Before long, to my surprise, Netfix customer service tweeted back with a troubleshooting guide. (Yea I’m a bit new to twitter.. leave me alone.) Now I felt obligated to tell Netflix that it wasn’t their fault since they were so nice to try to help and that it was just an IP transit issue or something.

I went back to check the ping times and saw that another network had started dropping packets from Level 3.

I started searching for tools that had error reports for Canada to see if it was localized and found one, http://canadianoutages.com/ that showed a spike across every big Internet name I knew of and more such as Facebook, YouTube, PSN, Google, XBox Live, and more. At the time of this writing one can still see the spike in outages and issues across the board on that site.


I wanted to make a call to tell my boss we might be having issues tomorrow, but when I tried to load my app on my phone it was unable to sync with the network. I tried calling myself with a landline and it rang through but might not have been working, I decided to use the landline instead.

I thought perhaps Bell Canada's Internet Tech department might be able to tell me if they had been notified of any fibre cuts or lines going down or something but I got the usual "if you can't give me an account or anything I'm not allowed to tell you anything" which in this case I guess is good business practice but annoying nonetheless. I tried calling Teksavvy after not finding much on their website (had not been posted yet) but then hung up on hold when I realized they must be swamped with calls from actual customers and probably were too busy and I shouldn't bother them. I decided decided I'd try more twittering..


I washed a few dishes then went back with my twitter i noticed Ringcentral had replied and I let them know also that it was something wrong with a main peering hub.

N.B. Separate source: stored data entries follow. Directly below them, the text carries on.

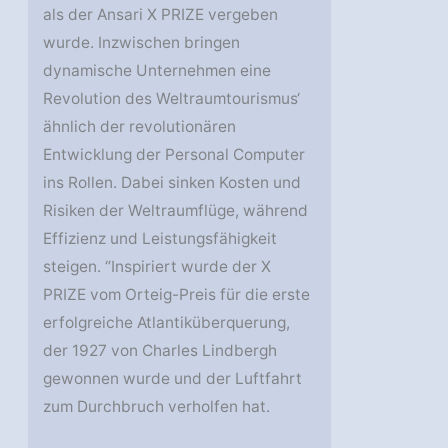
als der Ansari X PRIZE vergeben
wurde. Inzwischen bringen
dynamische Unternehmen eine
Revolution des Weltraumtourismus‘
ähnlich der revolutionären
Entwicklung der Personal Computer
ins Rollen. Dabei sinken Kosten und
Risiken der Weltraumflüge, während
Effizienz und Leistungsfähigkeit
steigen. “Inspiriert wurde der X
PRIZE vom Orteig-Preis für die erste
erfolgreiche Atlantiküberquerung,
der 1927 von Charles Lindbergh
gewonnen wurde und der Luftfahrt
zum Durchbruch verholfen hat.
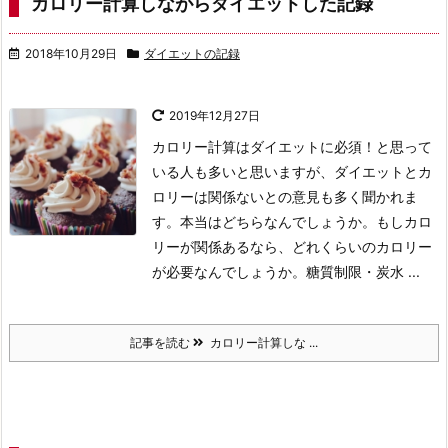
カロリー計算しながらダイエットした記録
2018年10月29日
ダイエットの記録
2019年12月27日
カロリー計算はダイエットに必須！と思って
いる人も多いと思いますが、ダイエットとカ
ロリーは関係ないとの意見も多く聞かれま
す。本当はどちらなんでしょうか。もしカロ
リーが関係あるなら、どれくらいのカロリー
が必要なんでしょうか。糖質制限・炭水 ...
記事を読む
カロリー計算しな ...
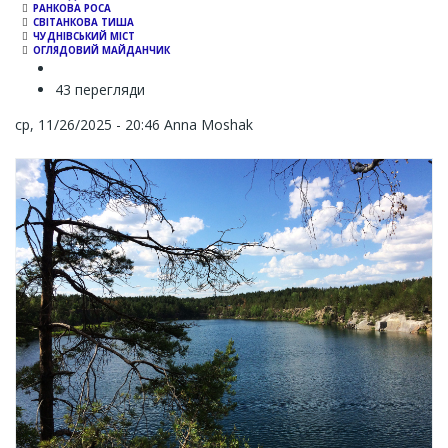
РАНКОВА РОСА
СВІТАНКОВА ТИША
ЧУДНІВСЬКИЙ МІСТ
ОГЛЯДОВИЙ МАЙДАНЧИК
43 перегляди
ср, 11/26/2025 - 20:46
Anna Moshak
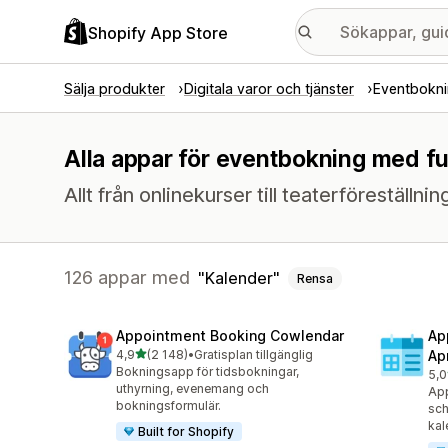
Shopify App Store
Sälja produkter
Digitala varor och tjänster
Eventbokn
Alla appar för eventbokning med fu
Allt från onlinekurser till teaterföreställnin
126 appar med
Kalender
Rensa
Appointment Booking Cowlendar
Ap
av 5 stjärnor
4,9
(2 148)
•
Gratisplan tillgänglig
Ap
2148 recensioner totalt
Bokningsapp för tidsbokningar,
5,0
154
uthyrning, evenemang och
App
bokningsformulär.
sch
kal
Built for Shopify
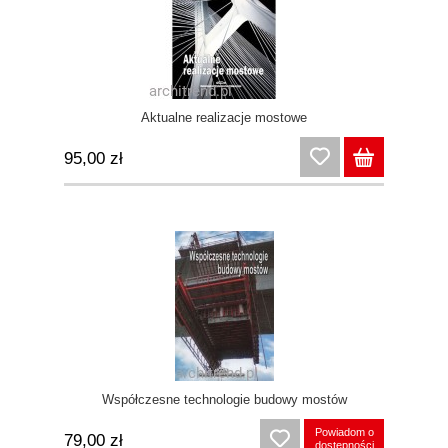
Aktualne realizacje mostowe
95,00 zł
Współczesne technologie budowy mostów
Powiadom o
79,00 zł
dostępności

Techsavvy must have noticed the hashtag usage somehow and replied.

I sent them a message and they referred to me to a forum thread they had just started as a staging ground for information as it developed. At this point it looked more like a fibre cut than anything else

http://www.dslreports.com/forum/r29144871-Slow-Service
At the time of the message there was one reply, at the time of writing there were 13 pages.

It wasn't much longer after this that the CEO of Teksavvy posted on the thread and confirmed that it indeed was a fiber cable cut, from Hurricane Electric effecting 100 gigabits of fibre, effectively half their upstream network and that of every other ISP in Ontario and Quebec and beyond to congest the whole north american grid.

Marc, the CEO, then posted a link to the details of exactly what happened:

Incident
Beauharnois
In progress
0%

We have a fiber cut between Newark < > Beauharnois.

We contacted LEVEL3. 
http://status.ovh.net/?do=details&id=6629
http://status.ovh.net/?do=details&id=6632
And that's one of my favourite ways to spend the evening. I talked to a dozen different people in half a dozen different countries and have some new tools to use in the future. Was great fun :D


**update

Tuesday, 01 April 2014, 09:43AM
The cut in the fibre is at the New York exit towards Albanie
and it's affecting multiple providers and services
- Level3 NWK / BHS (10x10G)
- Level3 NWK / MTL (2x10G)
- Hibernia NWK / MTL (2x10G)
- Telia NWK / CHI (6x10G)
- Telia NWK / PAL (2x10G)
- Level3 Paris / New York / BHS (4x10G)
Tuesday, 01 April 2014, 09:51AM
The provider has reported that the fault has been located, and was determined to have been caused by road construction. It appears that the 120-count fiber was damaged by a new post being installed during the repairs to a highway guardrail. Splice crews remain en route to the area; an estimated arrival time has not yet been provided.


*note
I am a self taught enthusiast in this subject, I know only as much about oc-192 and 40gige as I have read on my own. I do hold Comptia A+ and work in the IT industry but I'm not a professional expert on fibre transit lines by any means. Please feel free to submit positive criticism, I'm always searching to learn more.